We found our block and located our home for the next two nights – a green static caravan set within it’s own water feature – a bog! To be fair to Parkdean they were working tirelessly to place down paths, paving stones and gravel to counteract the rain that the pesky jet stream has been dumping on us for the last few weeks. We investigated our nissan/caravan further, it didn’t take much investigation as it was very small for a static van and certainly not big enough for all 6 of us. The first indication of this was the seating area that we couldn’t all sit in at the same time (meals in shifts, TV watching rota) further investigation found the sofa bed a very tight squeeze to pull out and not get mangled with the table and the flimsy mattress was dismissed out of hand “I’m not sleeping on that thing” retorted one happy teenager. Consequently George ended up sleeping at right angles in the L shaped dining area. As Bruce and I squeezed and pushed past various bodies, luggage and shoe debris we located our bedroom and the wonderfully considerate built in incontinence sheet on the double mattress – no way of removing it whatsoever but at least we can now wet the bed with impunity! We’re staying for 2 nights and will be visiting friends so we’re going to have to put up with it.
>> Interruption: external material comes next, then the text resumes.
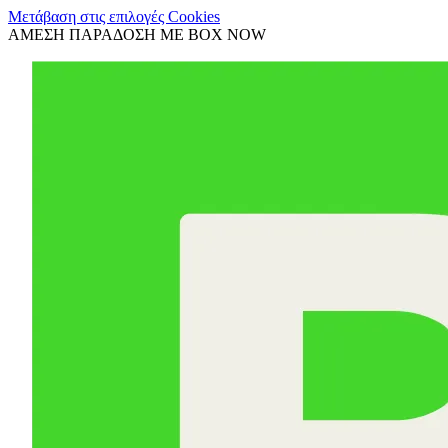
Μετάβαση στις επιλογές Cookies
ΑΜΕΣΗ ΠΑΡΑΔΟΣΗ ΜΕ BOX NOW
On the bright side Cornwall is a beautiful county, rugged and quaint, almost foreign and so very different from the rolling Leicestershire countryside and we were away, I’m not sure Bruce shared my optimism, partly due to being thoroughly knackered and partly due to his non comprehension of how anyone can possibly enjoy a holiday in the rain, I think it’s his Mediterranean blood that’s a the heart of these weather issues plus the fact he can be bloody miserable sometimes. Ohm rang his old mate H in Flushing and speedily set up going over to see him for a sleep over – so leaving 3 bodies behind Bruce, Ohm and I set off for the quaint little village opposite Falmouth and Penryn where Ohms best friend from his school days in Penryn lives. H’s Mum was in the Royal Standard Pub so we felt it only right, after dropping Ohm off that we go and join her.
We were met with warm friendly service that stretched to giving me a wine taster to be sure I liked it – I did! Bruce had a pint of Doombar, a locally produced beer. The menu looked diverse and interesting with most things homemade and apparently the food is well worth splashing out for, maybe next time. We settled down outside, child free and listened to K telling her stories and anecdotes with such naturally comedic timing that we were soon falling about laughing. Her stories included her pissed up Granpops as commander of a Navy ship and taking his lump hammer to a Japanese made Microwave oven, her various ballistic experiments one involving a pedal bin, several cans of hairspray and a dead turkey, apparently her television set was no more after that little escapade and her sons battle re-enactments where one elderly lady beat him around the head with her handbag when he was dressed as a German officer. K was interesting, intelligent with a passion for life and a hearty laugh, enough to chase the blues away and take you away from the mundane existence found in the cul de sacs of of a Leicestershire village where the most interesting thing some of our neighbours have to think about is what that unconventional family across the road (that will be us) is up to and why we don’t put our bins back on the drive the second the bin men have emptied them! After a freshly ground and just about perfect coffee we set off for our barracks and a much needed sleep in our plastic bed.